Этим занятиям было отпущено совсем мало времени. Репрессии тридцатых годов практически уничтожили советское краеведение. Впрочем, и позже, в сороковые-пятидесятые годы власти продолжали косо смотреть на «местный патриотизм», что проявилось в таких эпизодах, как печально известное «ленинградское дело». Нужно учесть и то, что в результате блокады погибло более половины (по некоторым оценкам, до трех четвертей) жителей Ленинграда, многие из которых помнили старину, а ведь до того были еще и огромные потери времен революции.

С возвращением обществу некоторых свобод, дело пошло к возрождению «духа Петербурга». Для одним читателей добрым знаком этого стала публикация «Записок старого петербуржца» (1970), написанных Л.В.Успенским в давно позабытом спокойном, доверительном стиле, другие с увлечением прочли «Гамаюн» В.Н.Орлова (1980б) с его взволнованными описаниями ауры «блоковского Петербурга». Ученые вспомнят прежде всего о книге выдающегося итальянского слависта Э.Ло Гатто «Миф Петербурга.

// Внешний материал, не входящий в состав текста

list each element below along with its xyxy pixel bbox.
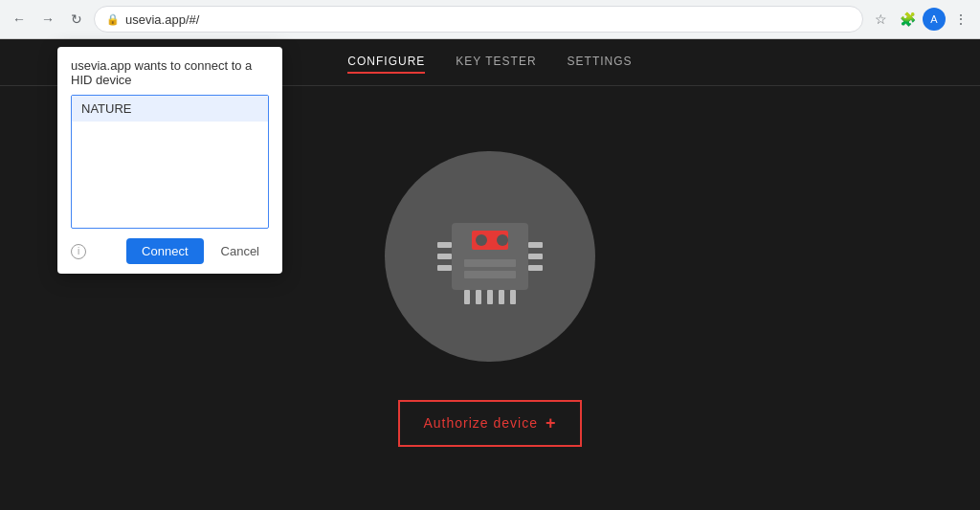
profile-menu-button[interactable]: A xyxy=(923,8,946,31)
svg-rect-13 xyxy=(499,290,504,304)
chip-icon-circle xyxy=(385,151,595,362)
back-button[interactable]: ← xyxy=(8,8,31,31)
browser-toolbar: ← → ↻ 🔒 usevia.app/#/ ☆ 🧩 A ⋮ xyxy=(0,0,980,38)
svg-rect-15 xyxy=(464,259,516,267)
svg-rect-6 xyxy=(437,265,452,271)
cancel-button[interactable]: Cancel xyxy=(212,238,269,264)
hid-footer-buttons: Connect Cancel xyxy=(126,238,269,264)
hid-device-item[interactable]: NATURE xyxy=(72,96,268,122)
hid-dialog-header: usevia.app wants to connect to a HID dev… xyxy=(57,47,282,95)
svg-rect-9 xyxy=(528,265,543,271)
nav-key-tester[interactable]: KEY TESTER xyxy=(456,51,536,74)
hid-dialog-footer: i Connect Cancel xyxy=(57,229,282,274)
svg-rect-8 xyxy=(528,254,543,259)
svg-point-3 xyxy=(497,234,508,246)
browser-chrome: ← → ↻ 🔒 usevia.app/#/ ☆ 🧩 A ⋮ xyxy=(0,0,980,39)
svg-rect-7 xyxy=(528,242,543,248)
svg-rect-4 xyxy=(437,242,452,248)
forward-button[interactable]: → xyxy=(36,8,59,31)
svg-rect-12 xyxy=(487,290,493,304)
nav-configure[interactable]: CONFIGURE xyxy=(347,51,425,74)
svg-rect-5 xyxy=(437,254,452,259)
svg-rect-10 xyxy=(464,290,470,304)
authorize-device-label: Authorize device xyxy=(423,415,538,431)
authorize-device-button[interactable]: Authorize device + xyxy=(398,400,581,447)
hid-device-list[interactable]: NATURE xyxy=(71,95,269,229)
svg-rect-16 xyxy=(464,271,516,278)
svg-rect-14 xyxy=(510,290,516,304)
app-area: CONFIGURE KEY TESTER SETTINGS xyxy=(0,39,980,510)
info-icon[interactable]: i xyxy=(71,244,86,259)
chip-icon-svg xyxy=(428,194,552,319)
plus-icon: + xyxy=(546,413,557,433)
svg-point-2 xyxy=(476,234,487,246)
nav-settings[interactable]: SETTINGS xyxy=(568,51,633,74)
hid-dialog: usevia.app wants to connect to a HID dev… xyxy=(57,47,282,274)
hid-dialog-title: usevia.app wants to connect to a HID dev… xyxy=(71,58,252,87)
browser-actions: ☆ 🧩 A ⋮ xyxy=(869,8,972,31)
menu-button[interactable]: ⋮ xyxy=(949,8,972,31)
refresh-button[interactable]: ↻ xyxy=(65,8,88,31)
address-bar[interactable]: 🔒 usevia.app/#/ xyxy=(94,6,863,33)
profile-avatar: A xyxy=(923,8,946,31)
extensions-button[interactable]: 🧩 xyxy=(896,8,919,31)
svg-rect-11 xyxy=(476,290,481,304)
lock-icon: 🔒 xyxy=(106,13,120,26)
connect-button[interactable]: Connect xyxy=(126,238,203,264)
star-button[interactable]: ☆ xyxy=(869,8,892,31)
url-text: usevia.app/#/ xyxy=(125,12,199,27)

История, легенда, поэзия» (1960) – и разумеется, о вышедшем через четверть века после нее «тартуском» сборнике по семиотике Петербурга. Широкую известность приобрели труды таких знатоков Петербурга, как М.А.Гордин и А.М.Гордин, А.Л.Каганович, Г.С.Лебедев, С.П.Луппов, В.В.Мавродин, В.В.Нестеров, Б.К.Пукинский, А.Л.Пунин, Н.В.Юхнева. Большое значение имела и деятельность авторов небольших по объему, но емких по содержанию книг из серий «Зодчие нашего города» и «Выдающиеся деятели науки и культуры в Петербурге-Петрограде-Ленинграде», целого ряда вдумчивых статей в «краеведческом» разделе «Седьмая тетрадь» журнала «Нева», и многих, многих других.

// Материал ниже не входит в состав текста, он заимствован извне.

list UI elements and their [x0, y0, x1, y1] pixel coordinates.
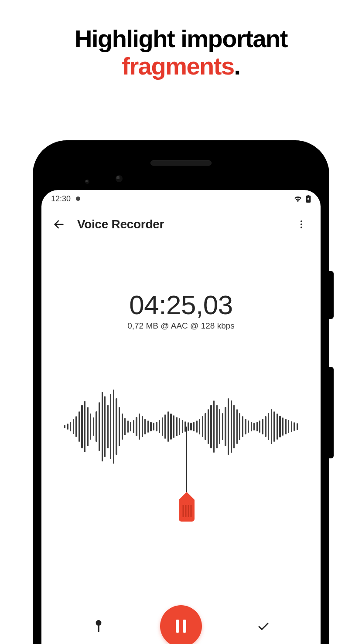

С началом перестройки пришло время более или менее широко задуманных проектов, нацеленных на восстановление «петербургского духа». Для автора этих строк особенно значимым было участие в авторских коллективах сборника «Метафизика Петербурга», изданного в 1993 под редакцией Л.М.Моревой Философско-культурологическим центром «Эйдос» при петербургском Союзе ученых, а также Фестиваля искусств «Мифы Петербурга» (1996), прошедшего под эгидой Музея Анны Ахматовой в Фонтанном Доме. Памятным оказалось и участие в работе I Конгресса писателей стран Балтийского региона (1992), где автору посчастливилось быть в составе делегации Санкт-Петербурга.

Своеобразие нашей темы обусловило целый ряд особенностей в отборе источников и методах работы с ними. К примеру, «шведская» метафизика Петербурга во многом пересекается, но отнюдь не совпадает с такой областью знаний, как «история шведско-русских культурных контактов», – тем более с такой, как «шведская тема в петербургской литературе». Стремясь возможно более четко наметить контуры нашей темы, мы вынуждены будем в ряде случаев оставить в стороне сами по себе весьма ценные труды, посвященные таким смежным областям и темам.

Почти не затронутыми пришлось оставить художественную литературу и изобразительное искусство Ленинграда 1970-1990-х годов. Близость во времени, а иногда личное знакомство с авторами могут создать ощущение простоты и понятности этого периода. Такое чувство обманчиво, сама же тема настолько важна и своеобразна, что ее раскрытие следует отнести к особой работе, и в большой степени – к будущему.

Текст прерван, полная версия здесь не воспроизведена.